- **What the exercise asks**: Which lines below contain the word "города"? Copy each of them.

:: Material supplied

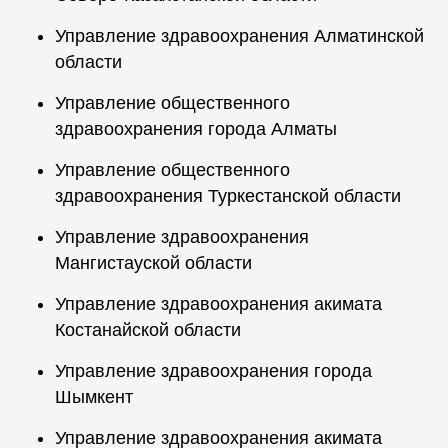
Управление здравоохранения Алматинской
области
Управление общественного
здравоохранения города Алматы
Управление общественного
здравоохранения Туркестанской области
Управление здравоохранения
Мангистауской области
Управление здравоохранения акимата
Костанайской области
Управление здравоохранения города
Шымкент
Управление здравоохранения акимата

::::

- **Task result**:
здравоохранения города Алматы
Управление здравоохранения города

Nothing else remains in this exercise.